In $^{134}$Pr and $^{136}$Pm, two minima with the same $\pi h_{11/2}^1~\nu h_{11/2}^{-1}$ configuration were found, which differ by the occupation of positive-parity states. The energetically lower minima have similar positive-parity s.p. structure as in $^{130}$Cs and $^{132}$La, but they correspond to almost oblate shapes of $\gamma=53^{\circ}$-to- $58^{\circ}$. The other minima have $\gamma=19^{\circ}$-to- $22^{\circ}$, thus corresponding to triaxial shapes. In the following, those two kinds of minima in $^{134}$Pr and $^{136}$Pm are conventionally referred to as oblate and triaxial. Such a structure of minima and configurations appears for both interactions studied here, SkM* and SLy4, and the corresponding sets of results are very similar to one another.
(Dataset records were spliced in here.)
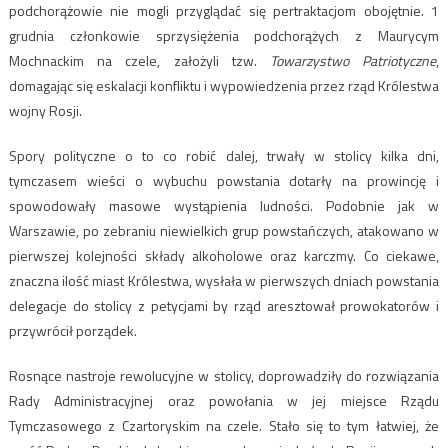
podchorążowie nie mogli przyglądać się pertraktacjom obojętnie. 1
grudnia członkowie sprzysiężenia podchorążych z Maurycym
Mochnackim na czele, założyli tzw.
Towarzystwo Patriotyczne
,
domagając się eskalacji konfliktu i wypowiedzenia przez rząd Królestwa
wojny Rosji.
Spory polityczne o to co robić dalej, trwały w stolicy kilka dni,
tymczasem wieści o wybuchu powstania dotarły na prowincję i
spowodowały masowe wystąpienia ludności. Podobnie jak w
Warszawie, po zebraniu niewielkich grup powstańczych, atakowano w
pierwszej kolejności składy alkoholowe oraz karczmy. Co ciekawe,
znaczna ilość miast Królestwa, wysłała w pierwszych dniach powstania
delegacje do stolicy z petycjami by rząd aresztował prowokatorów i
przywrócił porządek.
Rosnące nastroje rewolucyjne w stolicy, doprowadziły do rozwiązania
Rady Administracyjnej oraz powołania w jej miejsce Rządu
Tymczasowego z Czartoryskim na czele. Stało się to tym łatwiej, że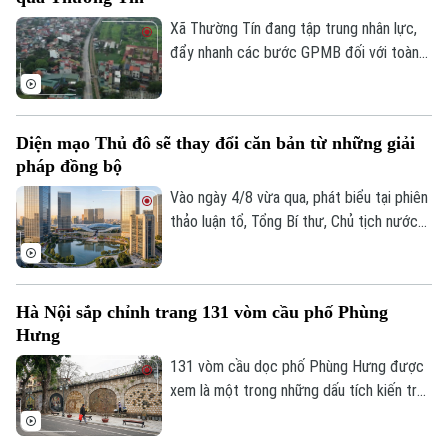
Xã Thường Tín đang tập trung nhân lực,
đẩy nhanh các bước GPMB đối với toàn
bộ diện tích gần 26ha nằm trong phạm vi
triển khai dự án Trục không gian Quốc lộ
1A.
Diện mạo Thủ đô sẽ thay đổi căn bản từ những giải
pháp đồng bộ
Vào ngày 4/8 vừa qua, phát biểu tại phiên
thảo luận tổ, Tổng Bí thư, Chủ tịch nước
Tô Lâm, đại biểu Quốc hội Đoàn Hà Nội,
đánh giá cao những chuyển biến của Thủ
đô và cho rằng, chỉ hai năm nữa, diện mạo
Hà Nội sắp chỉnh trang 131 vòm cầu phố Phùng
Hà Nội sẽ thay đổi rất căn bản khi những
Hưng
định hướng lớn trong Quy hoạch Thủ đô
tầm nhìn 100 năm từng bước được hiện
131 vòm cầu dọc phố Phùng Hưng được
thực hóa.
xem là một trong những dấu tích kiến trúc
độc đáo của Hà Nội hơn một thế kỷ qua.
UBND phường Hoàn Kiếm đang nghiên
Therefore, to save space, below only the SkM* results are shown for the triaxial minima, and only the SLy4 results for the oblate ones.

In Section 2, we introduced the intrinsic frame of a nucleus as formed by the principal axes of the quadrupole tensor. Below, by the short ($s$), medium ($m$), and long ($l$) axes of our triaxial solutions we understand the intrinsic axes indexed so that $\langle x_s^2\rangle<\langle x_m^2\rangle<\langle x_l^2\rangle$, where $x_i$ is the Cartesian coordinate for axis $i=s$, $m$, or $l$.